**What is needed:** As the answer, set down the lines below from the one containing "Artykuły o zdrowiu" through the one containing "Informacje o zdrowiu, medycynie, problemach", exactly and inclusively, and no others.

**Data for processing:**
+++++

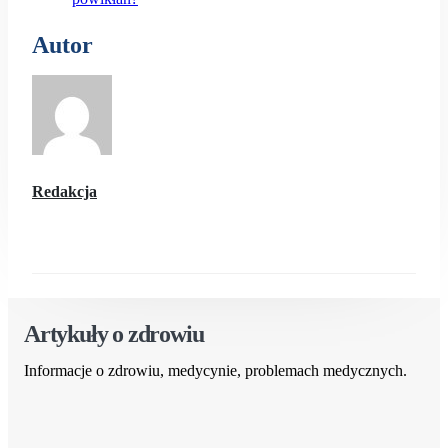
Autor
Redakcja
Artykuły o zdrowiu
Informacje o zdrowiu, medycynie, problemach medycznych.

+++++

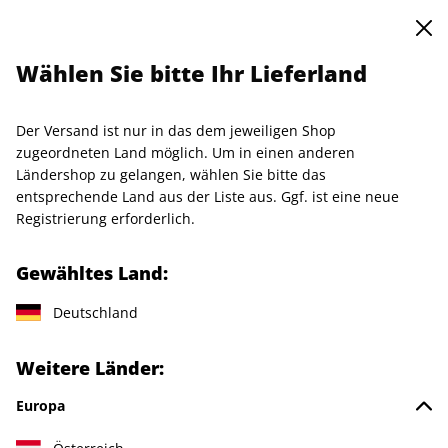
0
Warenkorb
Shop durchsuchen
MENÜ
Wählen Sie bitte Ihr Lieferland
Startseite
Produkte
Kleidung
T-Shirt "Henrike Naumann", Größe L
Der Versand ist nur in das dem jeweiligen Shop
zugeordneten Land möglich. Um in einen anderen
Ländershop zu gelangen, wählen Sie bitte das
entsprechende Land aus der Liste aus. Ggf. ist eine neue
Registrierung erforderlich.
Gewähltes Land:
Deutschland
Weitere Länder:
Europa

+++++

**Solution to this task:**
Artykuły o zdrowiu
Informacje o zdrowiu, medycynie, problemach medycznych.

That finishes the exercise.